When former Lt. Gov. Byron Mallott abruptly resigned less than a month before the 2018 election, it was obviously big news in Alaska. But little was publicly known about what actually led to it.
In his resignation letter, Mallott wrote, “It is a resignation compelled by inappropriate comments I made that placed a person whom I respect and revere in a position of vulnerability. … I take full responsibility for this action and apologize to, and seek healing for, the person I hurt.”
Then-Gov. Bill Walker and members of his administration would say little more than that at the time, despite being pressed repeatedly. Walker described what happened as “inappropriate overtures” by Mallott to an adult woman who didn’t work in the administration. Mallot resigned within two days of the incident. At the time, Walker and others with firsthand knowledge of what happened said the woman involved didn’t want to be identified in any way, and that they were taking pains to protect her privacy.
The Daily News reported the situation at the time and attempted to dig into it, but we had a problem: The woman involved did not want to go public with her story. Others who had direct knowledge of what happened would not talk about it. That didn’t change after the election. We respected the woman’s wishes but never stopped pursuing the story. A year ago, we came close to being able to report her firsthand account as the first anniversary of the incident approached. At the last minute, the woman decided she was not yet ready to come forward. The story remained untold. Mallott died this spring.
In late August, the Daily News and ProPublica reported that Alaska’s attorney general, Kevin Clarkson, had sent hundreds of text messages, many with kiss emojis, to a younger state employee, sometimes accompanied by invitations to come to his house and other overtures. Gov. Mike Dunleavy announced Clarkson’s resignation later that morning.
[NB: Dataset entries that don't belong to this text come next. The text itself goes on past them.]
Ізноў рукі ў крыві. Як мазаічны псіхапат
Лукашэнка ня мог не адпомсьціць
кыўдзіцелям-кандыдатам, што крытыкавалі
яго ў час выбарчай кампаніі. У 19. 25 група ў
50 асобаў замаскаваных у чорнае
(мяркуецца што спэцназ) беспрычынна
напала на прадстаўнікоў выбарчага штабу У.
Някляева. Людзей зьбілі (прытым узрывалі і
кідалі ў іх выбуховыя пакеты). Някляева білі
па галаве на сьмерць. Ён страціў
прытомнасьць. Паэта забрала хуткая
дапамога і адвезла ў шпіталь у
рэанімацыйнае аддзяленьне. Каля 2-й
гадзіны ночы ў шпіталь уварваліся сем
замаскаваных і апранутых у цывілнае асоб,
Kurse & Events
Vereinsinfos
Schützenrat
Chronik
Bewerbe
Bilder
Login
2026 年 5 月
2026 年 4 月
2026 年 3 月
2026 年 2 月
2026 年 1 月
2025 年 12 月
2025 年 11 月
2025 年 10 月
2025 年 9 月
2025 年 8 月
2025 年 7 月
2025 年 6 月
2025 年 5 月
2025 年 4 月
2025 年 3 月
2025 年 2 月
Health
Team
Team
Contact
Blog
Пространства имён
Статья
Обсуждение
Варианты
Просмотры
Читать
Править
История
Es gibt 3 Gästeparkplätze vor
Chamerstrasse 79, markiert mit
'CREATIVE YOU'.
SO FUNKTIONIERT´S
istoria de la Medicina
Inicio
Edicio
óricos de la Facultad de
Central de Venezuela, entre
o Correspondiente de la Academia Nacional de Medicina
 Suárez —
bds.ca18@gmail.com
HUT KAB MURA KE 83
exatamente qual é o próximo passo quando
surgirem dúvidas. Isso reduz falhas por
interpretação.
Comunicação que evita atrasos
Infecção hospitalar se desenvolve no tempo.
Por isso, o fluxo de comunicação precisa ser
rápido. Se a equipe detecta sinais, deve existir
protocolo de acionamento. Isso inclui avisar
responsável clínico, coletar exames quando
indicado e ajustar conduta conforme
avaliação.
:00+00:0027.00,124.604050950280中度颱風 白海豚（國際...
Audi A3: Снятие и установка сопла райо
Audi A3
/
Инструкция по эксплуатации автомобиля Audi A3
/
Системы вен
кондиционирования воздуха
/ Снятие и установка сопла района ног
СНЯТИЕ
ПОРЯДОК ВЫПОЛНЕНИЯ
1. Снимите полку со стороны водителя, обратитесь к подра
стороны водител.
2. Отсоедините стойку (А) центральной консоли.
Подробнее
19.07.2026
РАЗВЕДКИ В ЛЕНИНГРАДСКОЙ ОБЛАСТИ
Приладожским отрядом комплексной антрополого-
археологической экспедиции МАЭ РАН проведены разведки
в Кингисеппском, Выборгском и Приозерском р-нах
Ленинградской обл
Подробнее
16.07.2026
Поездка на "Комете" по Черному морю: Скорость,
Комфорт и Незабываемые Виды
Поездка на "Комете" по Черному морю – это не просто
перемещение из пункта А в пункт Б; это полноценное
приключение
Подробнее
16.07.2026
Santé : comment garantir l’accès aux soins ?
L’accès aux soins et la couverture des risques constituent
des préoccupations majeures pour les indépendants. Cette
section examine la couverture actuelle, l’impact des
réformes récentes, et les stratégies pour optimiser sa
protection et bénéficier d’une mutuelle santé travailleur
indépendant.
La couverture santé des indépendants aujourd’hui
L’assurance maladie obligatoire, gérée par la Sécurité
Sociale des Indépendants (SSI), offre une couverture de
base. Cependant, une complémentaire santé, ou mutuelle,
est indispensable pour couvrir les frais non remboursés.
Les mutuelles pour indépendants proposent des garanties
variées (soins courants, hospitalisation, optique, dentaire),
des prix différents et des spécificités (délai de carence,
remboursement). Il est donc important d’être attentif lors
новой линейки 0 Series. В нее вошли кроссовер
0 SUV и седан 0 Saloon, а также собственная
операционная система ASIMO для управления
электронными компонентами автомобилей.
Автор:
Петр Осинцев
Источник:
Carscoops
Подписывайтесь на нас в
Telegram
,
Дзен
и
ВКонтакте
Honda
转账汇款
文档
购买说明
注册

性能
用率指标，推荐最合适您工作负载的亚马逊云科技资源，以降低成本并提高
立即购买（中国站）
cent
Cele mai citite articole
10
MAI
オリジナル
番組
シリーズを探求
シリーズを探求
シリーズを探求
That story led the woman to come forward. Once she did that, others involved decided to talk with us as well. Members of the Walker administration. Walker himself. People close to the woman. Others with knowledge of what happened. She shared text messages and a detailed account of what happened before, during and after the encounter with Mallott, and additional reporting corroborated many of the details. We’re publishing the story today.
It’s an important story to tell. Sexual harassment in all its forms remains a persistent problem in Alaska and elsewhere. By telling this story, we’re attempting to fill in important missing pieces of what happened that day two years ago.